Records from a collection:
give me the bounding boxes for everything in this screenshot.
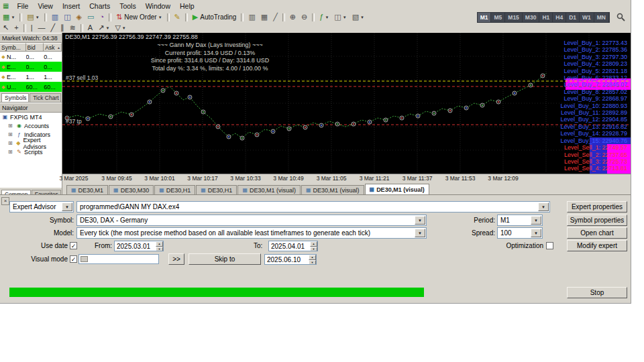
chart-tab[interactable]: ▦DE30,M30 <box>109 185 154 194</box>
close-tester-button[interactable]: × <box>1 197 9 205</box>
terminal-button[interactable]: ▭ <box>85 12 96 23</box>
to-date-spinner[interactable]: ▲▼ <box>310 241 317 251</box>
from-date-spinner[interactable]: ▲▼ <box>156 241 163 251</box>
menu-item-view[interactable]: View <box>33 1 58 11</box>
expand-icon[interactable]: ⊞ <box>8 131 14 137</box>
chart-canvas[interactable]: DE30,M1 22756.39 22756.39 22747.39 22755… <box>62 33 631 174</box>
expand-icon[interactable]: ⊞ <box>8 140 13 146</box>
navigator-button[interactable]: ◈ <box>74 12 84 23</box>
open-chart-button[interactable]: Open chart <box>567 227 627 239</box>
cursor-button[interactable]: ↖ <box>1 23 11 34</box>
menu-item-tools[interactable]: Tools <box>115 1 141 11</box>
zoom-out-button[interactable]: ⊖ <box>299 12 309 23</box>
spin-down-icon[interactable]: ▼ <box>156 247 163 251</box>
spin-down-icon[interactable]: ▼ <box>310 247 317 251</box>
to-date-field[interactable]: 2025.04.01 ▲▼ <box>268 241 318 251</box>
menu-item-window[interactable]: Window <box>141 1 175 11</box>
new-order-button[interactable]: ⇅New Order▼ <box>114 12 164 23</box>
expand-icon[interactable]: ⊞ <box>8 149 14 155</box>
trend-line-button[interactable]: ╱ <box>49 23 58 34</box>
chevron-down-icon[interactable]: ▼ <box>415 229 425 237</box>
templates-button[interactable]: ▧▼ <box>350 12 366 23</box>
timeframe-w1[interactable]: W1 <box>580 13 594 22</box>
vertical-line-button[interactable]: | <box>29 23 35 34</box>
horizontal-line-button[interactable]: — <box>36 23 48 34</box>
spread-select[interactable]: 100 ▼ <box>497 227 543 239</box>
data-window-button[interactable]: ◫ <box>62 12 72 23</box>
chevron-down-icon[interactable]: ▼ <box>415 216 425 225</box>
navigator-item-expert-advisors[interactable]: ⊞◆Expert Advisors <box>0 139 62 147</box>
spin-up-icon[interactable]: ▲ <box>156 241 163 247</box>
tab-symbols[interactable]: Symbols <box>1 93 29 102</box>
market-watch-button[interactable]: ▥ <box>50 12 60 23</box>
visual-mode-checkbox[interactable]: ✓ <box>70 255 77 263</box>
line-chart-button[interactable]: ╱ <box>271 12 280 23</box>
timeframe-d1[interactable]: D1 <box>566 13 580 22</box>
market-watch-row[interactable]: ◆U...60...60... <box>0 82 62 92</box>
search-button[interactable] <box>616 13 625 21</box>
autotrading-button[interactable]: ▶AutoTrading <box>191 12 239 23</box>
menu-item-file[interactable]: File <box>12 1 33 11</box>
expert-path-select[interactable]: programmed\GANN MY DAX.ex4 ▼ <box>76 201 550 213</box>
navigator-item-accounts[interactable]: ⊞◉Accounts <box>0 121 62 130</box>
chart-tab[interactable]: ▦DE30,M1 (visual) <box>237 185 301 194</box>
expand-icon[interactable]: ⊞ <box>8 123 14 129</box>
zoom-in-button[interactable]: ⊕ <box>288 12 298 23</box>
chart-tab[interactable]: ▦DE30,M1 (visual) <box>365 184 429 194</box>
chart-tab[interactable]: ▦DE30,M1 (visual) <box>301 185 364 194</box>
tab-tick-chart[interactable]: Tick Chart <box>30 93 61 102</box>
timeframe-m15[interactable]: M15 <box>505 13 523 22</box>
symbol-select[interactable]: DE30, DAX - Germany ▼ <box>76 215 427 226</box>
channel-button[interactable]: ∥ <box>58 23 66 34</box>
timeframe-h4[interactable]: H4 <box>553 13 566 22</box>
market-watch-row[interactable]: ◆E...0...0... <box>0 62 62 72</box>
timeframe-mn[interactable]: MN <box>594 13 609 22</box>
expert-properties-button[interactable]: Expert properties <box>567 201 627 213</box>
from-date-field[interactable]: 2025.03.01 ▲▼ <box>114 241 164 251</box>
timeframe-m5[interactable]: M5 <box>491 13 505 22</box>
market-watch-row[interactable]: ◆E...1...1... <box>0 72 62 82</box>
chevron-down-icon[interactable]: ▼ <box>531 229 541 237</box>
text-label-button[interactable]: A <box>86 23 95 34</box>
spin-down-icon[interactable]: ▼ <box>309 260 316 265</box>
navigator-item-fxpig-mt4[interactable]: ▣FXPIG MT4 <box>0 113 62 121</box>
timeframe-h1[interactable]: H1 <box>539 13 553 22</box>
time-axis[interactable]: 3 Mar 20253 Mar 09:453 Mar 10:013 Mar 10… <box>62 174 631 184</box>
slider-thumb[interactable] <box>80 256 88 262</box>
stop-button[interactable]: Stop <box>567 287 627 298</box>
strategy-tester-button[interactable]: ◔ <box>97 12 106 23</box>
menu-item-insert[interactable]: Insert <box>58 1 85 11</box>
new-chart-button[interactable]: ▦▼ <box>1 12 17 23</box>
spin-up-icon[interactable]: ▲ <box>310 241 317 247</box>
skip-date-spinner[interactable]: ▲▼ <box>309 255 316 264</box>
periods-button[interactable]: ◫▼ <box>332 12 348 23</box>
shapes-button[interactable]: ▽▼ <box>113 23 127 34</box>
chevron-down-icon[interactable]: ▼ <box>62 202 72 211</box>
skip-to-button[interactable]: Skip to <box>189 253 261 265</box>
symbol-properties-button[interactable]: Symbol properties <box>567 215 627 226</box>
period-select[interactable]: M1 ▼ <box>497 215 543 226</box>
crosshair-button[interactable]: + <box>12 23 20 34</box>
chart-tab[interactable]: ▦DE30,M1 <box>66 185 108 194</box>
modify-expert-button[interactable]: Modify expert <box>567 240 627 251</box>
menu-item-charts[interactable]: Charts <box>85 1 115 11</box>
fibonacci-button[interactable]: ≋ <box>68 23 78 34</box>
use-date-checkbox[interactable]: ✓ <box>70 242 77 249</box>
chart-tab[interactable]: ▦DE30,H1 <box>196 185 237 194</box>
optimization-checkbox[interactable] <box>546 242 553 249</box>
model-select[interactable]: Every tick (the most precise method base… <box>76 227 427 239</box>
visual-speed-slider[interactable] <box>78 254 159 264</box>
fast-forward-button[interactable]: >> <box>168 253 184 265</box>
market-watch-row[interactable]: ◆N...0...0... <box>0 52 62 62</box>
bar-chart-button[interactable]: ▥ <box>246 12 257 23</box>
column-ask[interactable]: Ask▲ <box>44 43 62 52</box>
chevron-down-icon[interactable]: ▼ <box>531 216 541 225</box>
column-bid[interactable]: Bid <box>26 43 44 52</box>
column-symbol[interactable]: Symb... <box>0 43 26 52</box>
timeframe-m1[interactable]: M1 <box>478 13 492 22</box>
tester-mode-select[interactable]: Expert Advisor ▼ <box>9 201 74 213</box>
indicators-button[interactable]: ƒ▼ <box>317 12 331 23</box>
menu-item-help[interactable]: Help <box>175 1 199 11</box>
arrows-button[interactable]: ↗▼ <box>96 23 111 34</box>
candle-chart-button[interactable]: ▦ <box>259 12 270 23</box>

--- WORK INSTRUCTION ---
Could you output every record above exactly as it appears, without the pictures?

--- PROBLEM SOLUTION ---
give me the bounding boxes for everything in this screenshot.
chart-tab[interactable]: ▦DE30,M30 <box>109 185 154 194</box>
close-tester-button[interactable]: × <box>1 197 9 205</box>
terminal-button[interactable]: ▭ <box>85 12 96 23</box>
to-date-spinner[interactable]: ▲▼ <box>310 241 317 251</box>
from-date-spinner[interactable]: ▲▼ <box>156 241 163 251</box>
menu-item-view[interactable]: View <box>33 1 58 11</box>
expand-icon[interactable]: ⊞ <box>8 131 14 137</box>
chart-canvas[interactable]: DE30,M1 22756.39 22756.39 22747.39 22755… <box>62 33 631 174</box>
expand-icon[interactable]: ⊞ <box>8 140 13 146</box>
navigator-button[interactable]: ◈ <box>74 12 84 23</box>
open-chart-button[interactable]: Open chart <box>567 227 627 239</box>
cursor-button[interactable]: ↖ <box>1 23 11 34</box>
menu-item-tools[interactable]: Tools <box>115 1 141 11</box>
zoom-out-button[interactable]: ⊖ <box>299 12 309 23</box>
spin-down-icon[interactable]: ▼ <box>156 247 163 251</box>
spin-down-icon[interactable]: ▼ <box>310 247 317 251</box>
to-date-field[interactable]: 2025.04.01 ▲▼ <box>268 241 318 251</box>
menu-item-window[interactable]: Window <box>141 1 175 11</box>
new-order-button[interactable]: ⇅New Order▼ <box>114 12 164 23</box>
expand-icon[interactable]: ⊞ <box>8 149 14 155</box>
trend-line-button[interactable]: ╱ <box>49 23 58 34</box>
chevron-down-icon[interactable]: ▼ <box>415 229 425 237</box>
templates-button[interactable]: ▧▼ <box>350 12 366 23</box>
timeframe-w1[interactable]: W1 <box>580 13 594 22</box>
vertical-line-button[interactable]: | <box>29 23 35 34</box>
horizontal-line-button[interactable]: — <box>36 23 48 34</box>
spread-select[interactable]: 100 ▼ <box>497 227 543 239</box>
data-window-button[interactable]: ◫ <box>62 12 72 23</box>
chevron-down-icon[interactable]: ▼ <box>415 216 425 225</box>
navigator-item-expert-advisors[interactable]: ⊞◆Expert Advisors <box>0 139 62 147</box>
spin-up-icon[interactable]: ▲ <box>156 241 163 247</box>
tab-symbols[interactable]: Symbols <box>1 93 29 102</box>
market-watch-button[interactable]: ▥ <box>50 12 60 23</box>
visual-mode-checkbox[interactable]: ✓ <box>70 255 77 263</box>
line-chart-button[interactable]: ╱ <box>271 12 280 23</box>
timeframe-d1[interactable]: D1 <box>566 13 580 22</box>
market-watch-row[interactable]: ◆U...60...60... <box>0 82 62 92</box>
search-button[interactable] <box>616 13 625 21</box>
autotrading-button[interactable]: ▶AutoTrading <box>191 12 239 23</box>
menu-item-file[interactable]: File <box>12 1 33 11</box>
expert-path-select[interactable]: programmed\GANN MY DAX.ex4 ▼ <box>76 201 550 213</box>
navigator-item-accounts[interactable]: ⊞◉Accounts <box>0 121 62 130</box>
chart-tab[interactable]: ▦DE30,M1 (visual) <box>237 185 301 194</box>
expand-icon[interactable]: ⊞ <box>8 123 14 129</box>
zoom-in-button[interactable]: ⊕ <box>288 12 298 23</box>
chart-tab[interactable]: ▦DE30,M1 (visual) <box>365 184 429 194</box>
chart-tab[interactable]: ▦DE30,M1 (visual) <box>301 185 364 194</box>
tab-tick-chart[interactable]: Tick Chart <box>30 93 61 102</box>
timeframe-m15[interactable]: M15 <box>505 13 523 22</box>
symbol-select[interactable]: DE30, DAX - Germany ▼ <box>76 215 427 226</box>
channel-button[interactable]: ∥ <box>58 23 66 34</box>
timeframe-h4[interactable]: H4 <box>553 13 566 22</box>
market-watch-row[interactable]: ◆E...0...0... <box>0 62 62 72</box>
timeframe-mn[interactable]: MN <box>594 13 609 22</box>
expert-properties-button[interactable]: Expert properties <box>567 201 627 213</box>
from-date-field[interactable]: 2025.03.01 ▲▼ <box>114 241 164 251</box>
timeframe-m5[interactable]: M5 <box>491 13 505 22</box>
market-watch-row[interactable]: ◆E...1...1... <box>0 72 62 82</box>
chevron-down-icon[interactable]: ▼ <box>531 229 541 237</box>
text-label-button[interactable]: A <box>86 23 95 34</box>
spin-down-icon[interactable]: ▼ <box>309 260 316 265</box>
navigator-item-fxpig-mt4[interactable]: ▣FXPIG MT4 <box>0 113 62 121</box>
timeframe-h1[interactable]: H1 <box>539 13 553 22</box>
time-axis[interactable]: 3 Mar 20253 Mar 09:453 Mar 10:013 Mar 10… <box>62 174 631 184</box>
slider-thumb[interactable] <box>80 256 88 262</box>
stop-button[interactable]: Stop <box>567 287 627 298</box>
strategy-tester-button[interactable]: ◔ <box>97 12 106 23</box>
menu-item-insert[interactable]: Insert <box>58 1 85 11</box>
new-chart-button[interactable]: ▦▼ <box>1 12 17 23</box>
spin-up-icon[interactable]: ▲ <box>310 241 317 247</box>
skip-date-spinner[interactable]: ▲▼ <box>309 255 316 264</box>
periods-button[interactable]: ◫▼ <box>332 12 348 23</box>
shapes-button[interactable]: ▽▼ <box>113 23 127 34</box>
chevron-down-icon[interactable]: ▼ <box>62 202 72 211</box>
skip-to-button[interactable]: Skip to <box>189 253 261 265</box>
symbol-properties-button[interactable]: Symbol properties <box>567 215 627 226</box>
period-select[interactable]: M1 ▼ <box>497 215 543 226</box>
crosshair-button[interactable]: + <box>12 23 20 34</box>
chart-tab[interactable]: ▦DE30,M1 <box>66 185 108 194</box>
modify-expert-button[interactable]: Modify expert <box>567 240 627 251</box>
menu-item-charts[interactable]: Charts <box>85 1 115 11</box>
fibonacci-button[interactable]: ≋ <box>68 23 78 34</box>
use-date-checkbox[interactable]: ✓ <box>70 242 77 249</box>
chart-tab[interactable]: ▦DE30,H1 <box>196 185 237 194</box>
optimization-checkbox[interactable] <box>546 242 553 249</box>
model-select[interactable]: Every tick (the most precise method base… <box>76 227 427 239</box>
visual-speed-slider[interactable] <box>78 254 159 264</box>
fast-forward-button[interactable]: >> <box>168 253 184 265</box>
market-watch-row[interactable]: ◆N...0...0... <box>0 52 62 62</box>
bar-chart-button[interactable]: ▥ <box>246 12 257 23</box>
column-ask[interactable]: Ask▲ <box>44 43 62 52</box>
chevron-down-icon[interactable]: ▼ <box>531 216 541 225</box>
column-bid[interactable]: Bid <box>26 43 44 52</box>
column-symbol[interactable]: Symb... <box>0 43 26 52</box>
timeframe-m1[interactable]: M1 <box>478 13 492 22</box>
tester-mode-select[interactable]: Expert Advisor ▼ <box>9 201 74 213</box>
indicators-button[interactable]: ƒ▼ <box>317 12 331 23</box>
menu-item-help[interactable]: Help <box>175 1 199 11</box>
arrows-button[interactable]: ↗▼ <box>96 23 111 34</box>
candle-chart-button[interactable]: ▦ <box>259 12 270 23</box>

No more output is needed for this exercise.